### Excerpts from a dataset:
▼▼▼
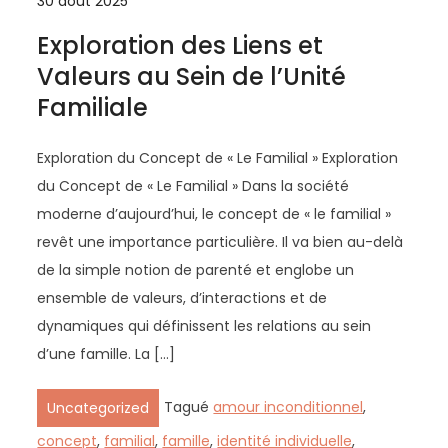
30 août 2025
Exploration des Liens et
Valeurs au Sein de l’Unité
Familiale
Exploration du Concept de « Le Familial » Exploration
du Concept de « Le Familial » Dans la société
moderne d’aujourd’hui, le concept de « le familial »
revêt une importance particulière. Il va bien au-delà
de la simple notion de parenté et englobe un
ensemble de valeurs, d’interactions et de
dynamiques qui définissent les relations au sein
d’une famille. La […]
Tagué
amour inconditionnel
,
Uncategorized
concept
,
familial
,
famille
,
identité individuelle
,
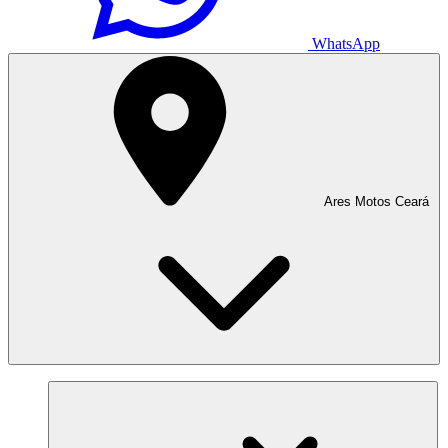
WhatsApp
Ares Motos Ceará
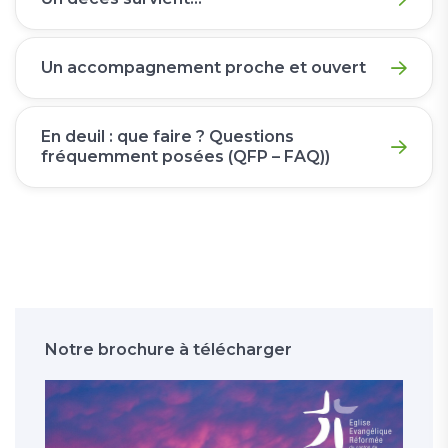
Un accompagnement proche et ouvert
En deuil : que faire ? Questions
fréquemment posées (QFP – FAQ))
Notre brochure à télécharger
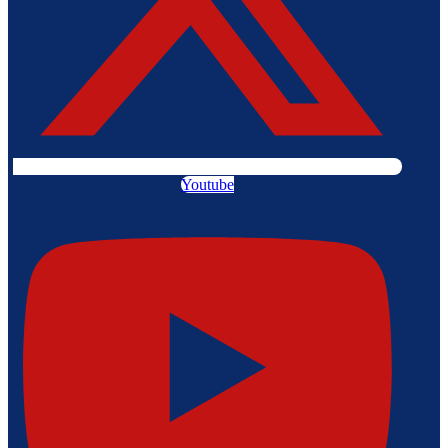
Youtube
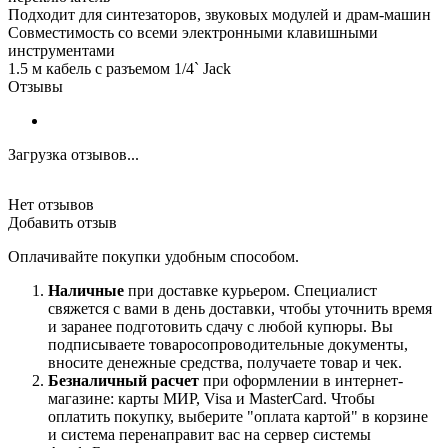
Подходит для синтезаторов, звуковых модулей и драм-машин
Совместимость со всеми электронными клавишными
инструментами
1.5 м кабель с разъемом 1/4` Jack
Отзывы
Загрузка отзывов...
Нет отзывов
Добавить отзыв
Оплачивайте покупки удобным способом.
Наличные
при доставке курьером. Специалист
свяжется с вами в день доставки, чтобы уточнить время
и заранее подготовить сдачу с любой купюры. Вы
подписываете товаросопроводительные документы,
вносите денежные средства, получаете товар и чек.
Безналичный расчет
при оформлении в интернет-
магазине: карты МИР, Visa и MasterCard. Чтобы
оплатить покупку, выберите "оплата картой" в корзине
и система перенаправит вас на сервер системы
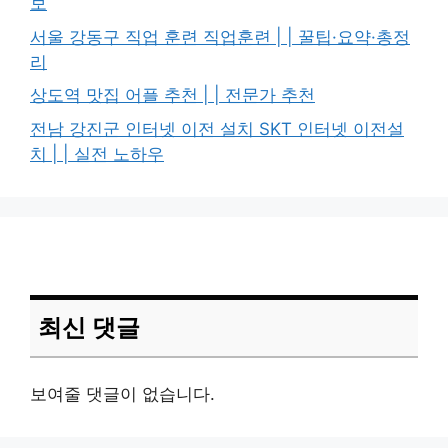
보
서울 강동구 직업 훈련 직업훈련 | | 꿀팁·요약·총정
리
상도역 맛집 어플 추천 | | 전문가 추천
전남 강진군 인터넷 이전 설치 SKT 인터넷 이전설
치 | | 실전 노하우
최신 댓글
보여줄 댓글이 없습니다.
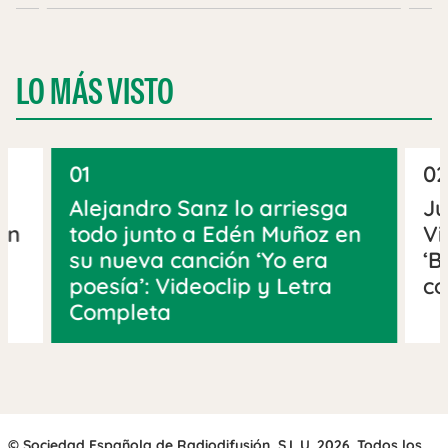
LO MÁS VISTO
01
02
Alejandro Sanz lo arriesga
Ju
an
todo junto a Edén Muñoz en
Vi
su nueva canción ‘Yo era
‘B
poesía’: Videoclip y Letra
co
Completa
© Sociedad Española de Radiodifusión, S.L.U. 2026. Todos los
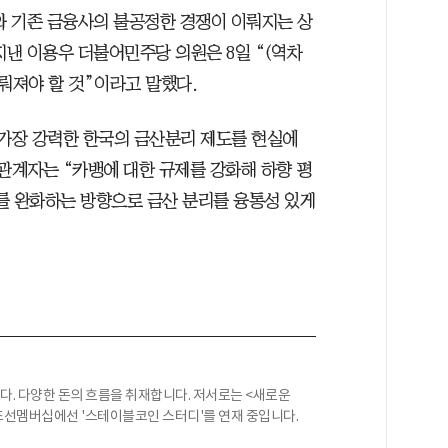
와 기존 금융사의 불공정한 경쟁이 이뤄지는 상
지낸 이용우 더불어민주당 의원은 8일 “(역차
뤄져야 할 것”이라고 말했다.
서 가장 강력한 한국의 금산분리 제도를 현실에
관계자는 “카뱅에 대한 규제를 강화해 하향 평
를 완화하는 방향으로 금산 분리를 융통성 있게
. 다양한 돈의 흐름을 취재합니다. 저서로는 <새로운
조선멤버십에선 '스테이블코인 스터디'를 연재 중입니다.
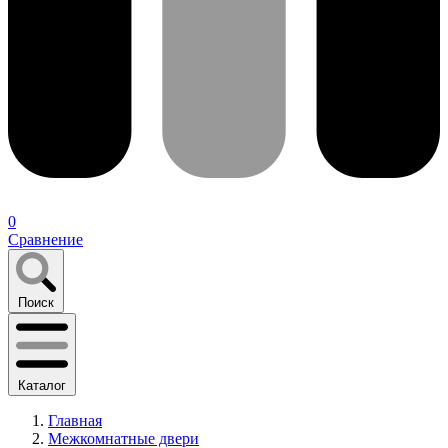
0
Сравнение
Поиск
Каталог
Главная
Межкомнатные двери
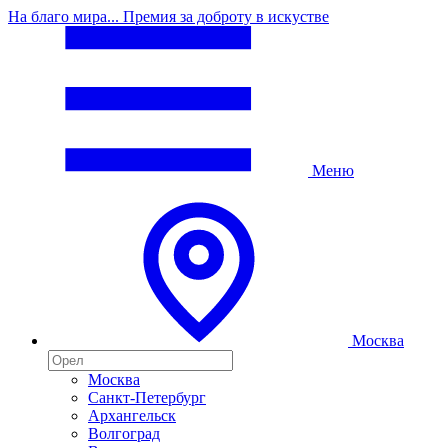
На благо мира... Премия за доброту в искустве
Меню
Москва
Москва
Санкт-Петербург
Архангельск
Волгоград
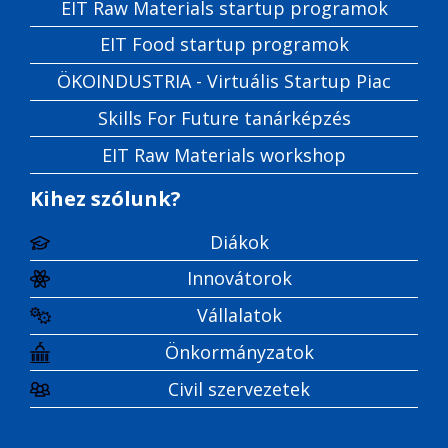
EIT Raw Materials startup programok
EIT Food startup programok
ÖKOINDUSTRIA - Virtuális Startup Piac
Skills For Future tanárképzés
EIT Raw Materials workshop
Kihez szólunk?
Diákok
Innovátorok
Vállalatok
Önkormányzatok
Civil szervezetek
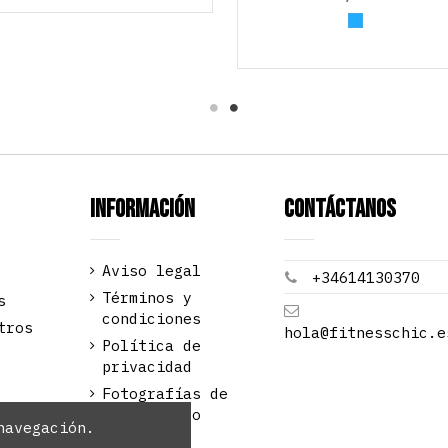
Azul claro
Información
Contáctanos
Aviso legal
+34614130370
Términos y
s
condiciones
tros
hola@fitnesschic.e
Política de
privacidad
Fotografías de
Raúl Alonso
navegación.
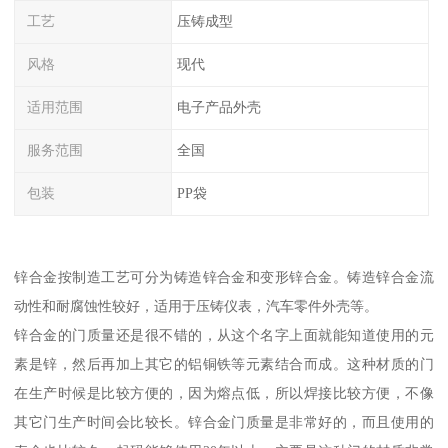
工艺
压铸成型
风格
现代
适用范围
电子产品外壳
服务范围
全国
包装
PP袋
锌合金按制造工艺可分为铸造锌合金和变形锌合金。铸造锌合金流
动性和耐腐蚀性较好，适用于压铸仪表，汽车零件外壳等。
锌合金的门质量还是很不错的，从这个名字上面就能知道使用的元
素是锌，然后再加上其它的铝铜铁等元素结合而成。这种材质的门
在生产时候是比较方便的，因为熔点低，所以焊接比较方便，不像
其它门生产时间会比较长。锌合金门质量是非常好的，而且使用的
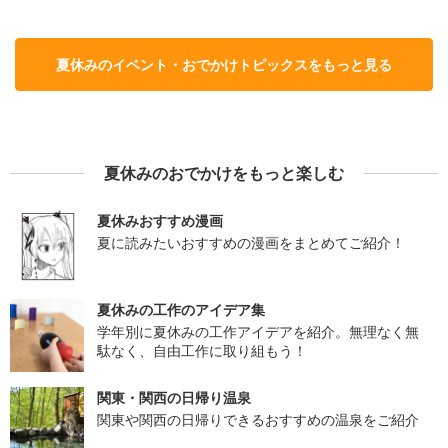
夏休みのイベント・おでかけトピックスをもっと見る
夏休みのおでかけをもっと楽しむ
夏休みおすすめ漫画
夏に読みたいおすすめの漫画をまとめてご紹介！
夏休みの工作のアイデア集
学年別に夏休みの工作アイデアを紹介。無理なく無
駄なく、自由工作に取り組もう！
関東・関西の日帰り温泉
関東や関西の日帰りできるおすすめの温泉をご紹介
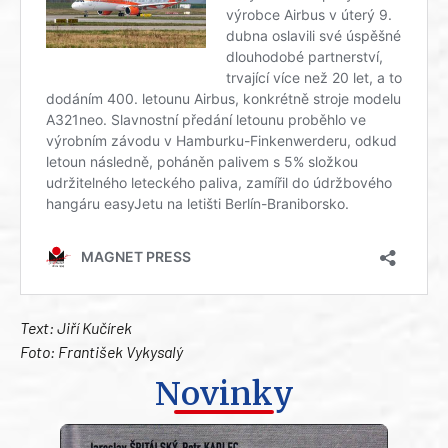
Text: Jiří Kučírek
Foto: František Vykysalý
Novinky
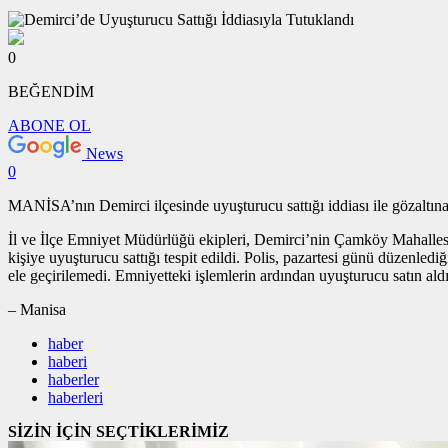
0
BEĞENDİM
ABONE OL
News
0
MANİSA’nın Demirci ilçesinde uyuşturucu sattığı iddiası ile gözaltına 
İl ve İlçe Emniyet Müdürlüğü ekipleri, Demirci’nin Çamköy Mahallesi’
kişiye uyuşturucu sattığı tespit edildi. Polis, pazartesi günü düzenle
ele geçirilemedi. Emniyetteki işlemlerin ardından uyuşturucu satın aldı
– Manisa
haber
haberi
haberler
haberleri
SİZİN İÇİN SEÇTİKLERİMİZ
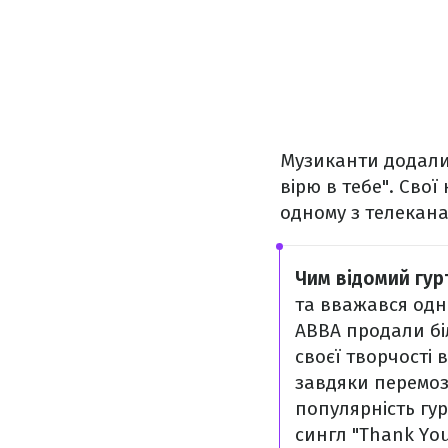
Музиканти додали, 
вірю в тебе". Свої
одному з телекана
Чим відомий гур
та вважався одн
ABBA продали біл
своєї творчості 
завдяки перемозі
популярність гур
сингл "Thank You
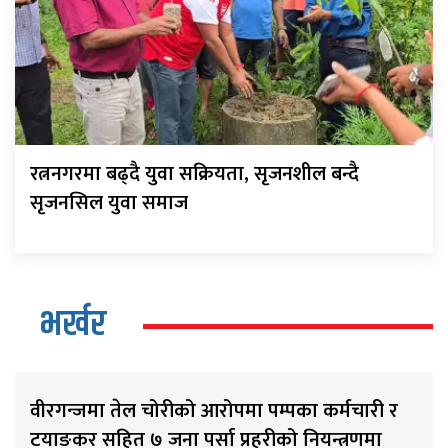
रत्ननगरमा बढ्दै युवा सक्रियता, सृजनशील बन्दै
सृजनसिल युवा समाज
भर्खर
वीरगन्जमा तेल चोरीको आरोपमा पम्पका कर्मचारी र
टयाङकर सहित ७ जना पर्सा प्रहरीको नियन्त्रणमा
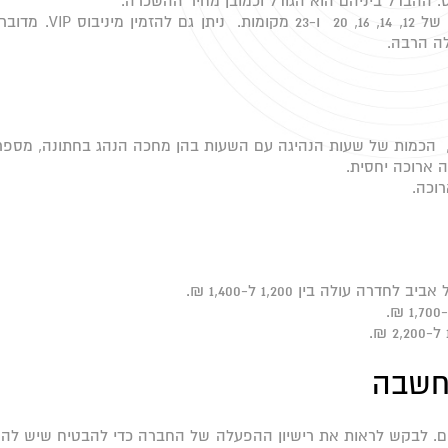
. ההבדל ביניהם הוא הגודל וכמובן מחיר ההשכרה.
באוטובוס סטנדרטי יש 54 מקומות. מיניבוסים מגיעים בגדלים שוני
לה הרבה.
 הכמות של שעות הנהיגה עם השעות בהן מחכה הנהג בחתונה, מספר הנ
חשבה
ם. לבקש לראות את רישיון ההפעלה של החברה כדי להבטיח שיש לה א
▲▲▲
### WHAT YOU WILL DO:
Transcribe, word for word, the stretch of lines in the data above from the one with "其它门生产时间会比较长。锌合金门质量是非常好的，而且使用的" through the one with "MANİSA’nın Demirci ilçesinde"; omit all pictures.

### ANSWER TO THE PROBLEM:
其它门生产时间会比较长。锌合金门质量是非常好的，而且使用的
夏休みのイベント・おでかけトピックスをもっと見る
夏休みのおでかけをもっと楽しむ
夏休みおすすめ漫画
夏に読みたいおすすめの漫画をまとめてご紹介！
夏休みの工作のアイデア集
学年別に夏休みの工作アイデアを紹介。無理なく無
駄なく、自由工作に取り組もう！
関東・関西の日帰り温泉
関東や関西の日帰りできるおすすめの温泉をご紹介
Text: Jiří Kučírek
Foto: František Vykysalý
Novinky
0
BEĞENDİM
ABONE OL
News
0
MANİSA’nın Demirci ilçesinde uyuşturucu sattığı iddiası ile gözaltına 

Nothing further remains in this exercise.